Coming off of Saludos Amigos and The Three Caballeros, I suppose it is nice to see a film that doesn't back itself into a creative corner by hyper-focusing its efforts on only one topic. After two weeks of being uninspiredly educated about the non-United-State Americas, the mere fact that Make Mine Music explores a broader range of subject matter is a breath of relatively fresh air. Again, this is no Fantasia, but you're sure to find a couple of shorts that you don't mind terribly much. It's not the worst of the package films, at least.

DISCLAIMER: I no longer feel like any of my friends are callously cruel like Mr. Narrator here is. I'm still keeping this, as a time capsule, because it's a valid point against the movie, and also, because I still think disembodied voice sex is funny, because I'm weird.
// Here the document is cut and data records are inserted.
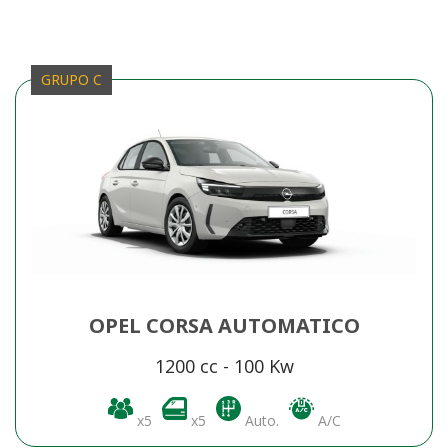
GRUPO C
OPEL CORSA AUTOMATICO
1200 cc - 100 Kw
x5
x5
Auto.
A/C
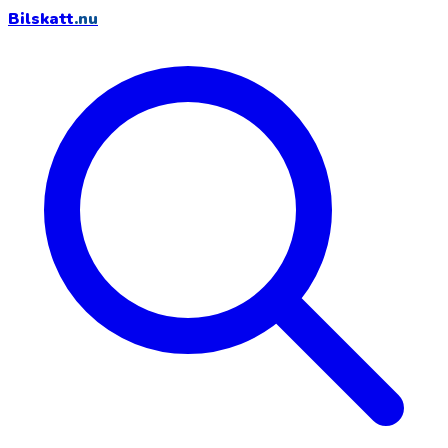
Bilskatt
.nu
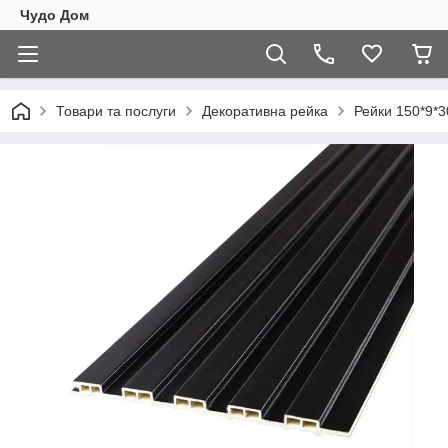
Чудо Дом
Товари та послуги
Декоративна рейка
Рейки 150*9*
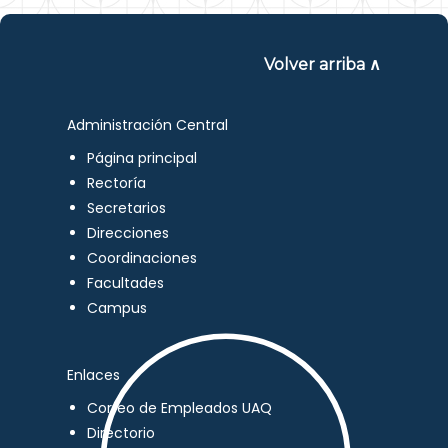
Volver arriba ∧
Administración Central
Página principal
Rectoría
Secretarios
Direcciones
Coordinaciones
Facultades
Campus
Enlaces
Correo de Empleados UAQ
Directorio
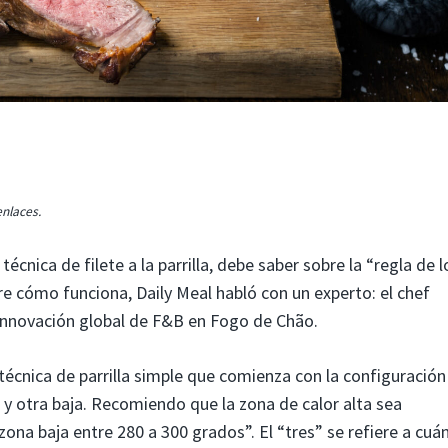
nlaces.
écnica de filete a la parrilla, debe saber sobre la “regla de l
e cómo funciona, Daily Meal habló con un experto: el chef
 innovación global de F&B en Fogo de Chão.
a técnica de parrilla simple que comienza con la configuración
ta y otra baja. Recomiendo que la zona de calor alta sea
zona baja entre 280 a 300 grados”. El “tres” se refiere a cuá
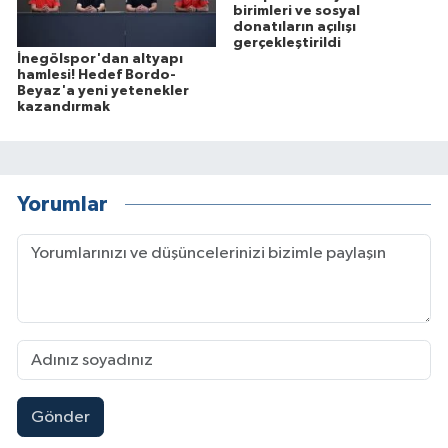
birimleri ve sosyal
donatıların açılışı
gerçekleştirildi
İnegölspor'dan altyapı
hamlesi! Hedef Bordo-
Beyaz'a yeni yetenekler
kazandırmak
Yorumlar
Gönder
DIRECT-TO-DISNEY-DVD UNNECESSARY SEQUEL CONCEPT: Make Mine Musickier is built entirely out of other old rejected Fantasia concepts, all of which are half-animated at best, or just a series of preliminary pencil sketches at worst. The original classical music selections have been replaced by selections from the album A Year Without Rain. In the one and only brand-new segment created especially for the film, Tetti-Tatti returns, murdering other innocent animalian individuals and going essentially unchecked. Hijinks ensue.